No one looked at them as they drove past. It was as though everyone was determined to mind his own business.
Michael stopped in front of a building without any signage—a run-down vision of cracked stone and peeling paint—and parked in front of it.
“Wait here,” he said. “I’ll be right back.”
Ali parked immediately behind them and
took up a stance near the doorway just a few feet from Jensen so he could apparently see both Michael and her.
Jensen watched the street in surprise. “Where do all of these nice cars come from? This looks like such a dirt-poor town.” She didn’t expect Ali to either understand what she was saying or respond.
“They’re trucked or flown in.”
She looked at him in surprise but didn’t remark. The man’s English was flawless. “Flown?”
“There’s a small airstrip nearby that belongs to the sheik of Adjani. He allows it to be used occasionally, for a hefty fee, of course.”

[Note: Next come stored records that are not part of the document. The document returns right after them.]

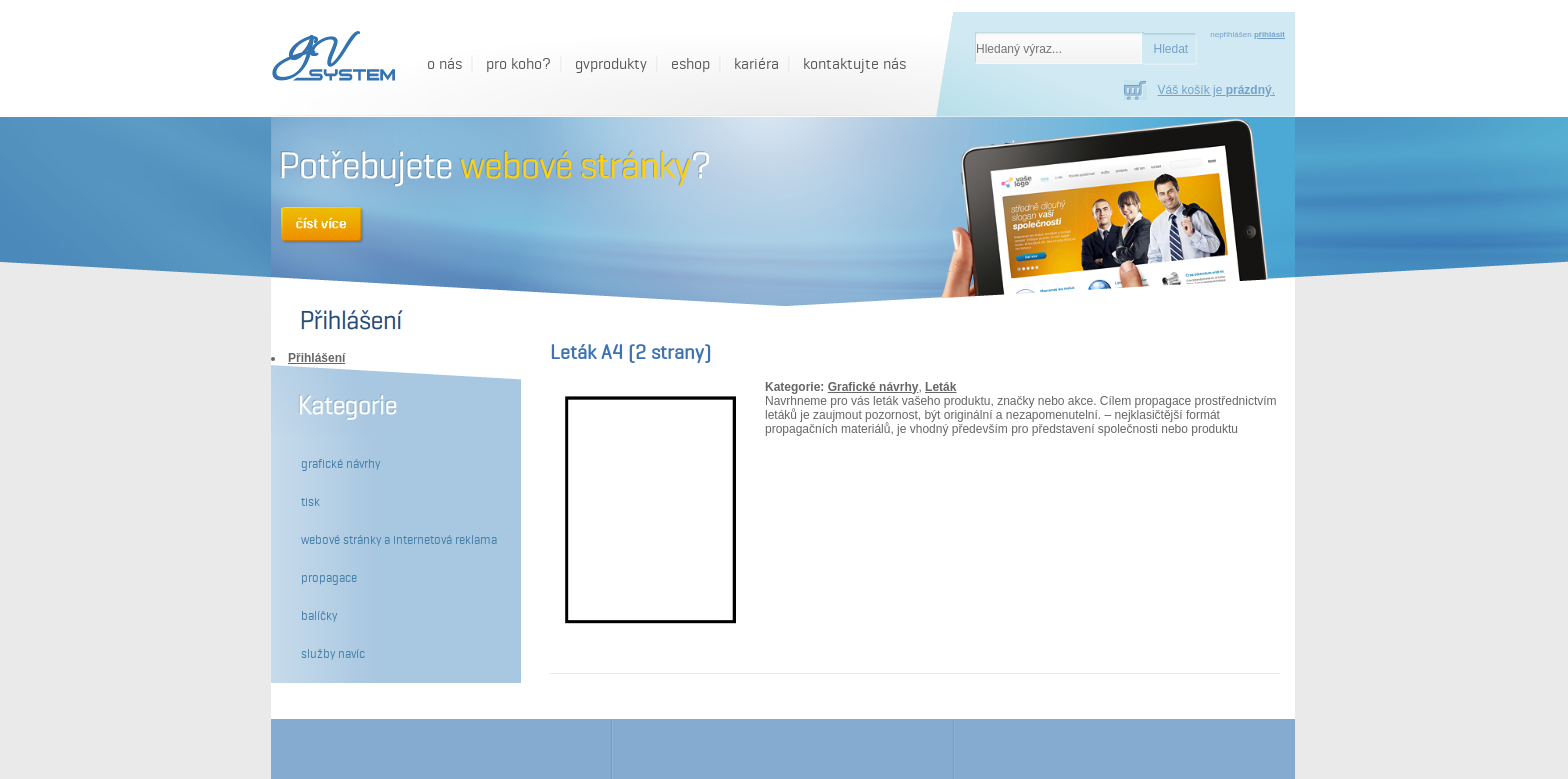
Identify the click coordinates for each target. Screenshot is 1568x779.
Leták (940, 387)
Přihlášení (316, 358)
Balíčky (319, 616)
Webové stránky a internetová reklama (399, 540)
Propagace (329, 578)
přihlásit (1269, 34)
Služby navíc (333, 654)
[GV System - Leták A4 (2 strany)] (330, 58)
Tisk (310, 502)
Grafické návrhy (873, 387)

“Who owns all these cars?”
“Criminals. And, of course, buyers who have come for the white slave auction.”
Just the thought of something like that made her stomach knot. “How often do they have these auctions?”
“Twice a year. It’s always a big event. People come from around the world.”

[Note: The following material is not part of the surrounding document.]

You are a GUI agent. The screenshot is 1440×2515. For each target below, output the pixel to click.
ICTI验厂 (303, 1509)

Michael walked out the door and climbed into the car.
“Where are we going?” asked Jensen.
“I’ve arranged for us to rent a place on the edge of town.”
“Why can’t we just stay at a hotel?”
“There’s only one, and it’s no place for a lady.”
“I don’t care about that.”
“Do you like bugs?”
“No.”
“And I think we already know how you feel about snakes.”
“I’d say you’d had an indication, yes.”
“And thieves in the night?”
“Oh, well, thieves,” she said dryly. “They’re better than snakes.”
Michael tossed her a look. “Trust my judgment on this. We won’t be in the lap of luxury, but I’ve rented a decent place where you’ll be safe from harm.”
“How is that going to help us find my brother?”
“It neither helps nor hinders us, Jensen.” Michael suddenly reached over and squeezed her hand. “If Henry is here, we’ll find him. I promise you this.”
Jensen nodded. She believed him completely. Michael would never promise anything he couldn’t back up.
They traveled less than a mile to a small beige house set on a small beige hill.
Michael parked in front with Ali right behind him. While Michael unloaded some things from the car, Ali went inside and looked around, came back out and nodded his head, giving them, apparently, the all clear.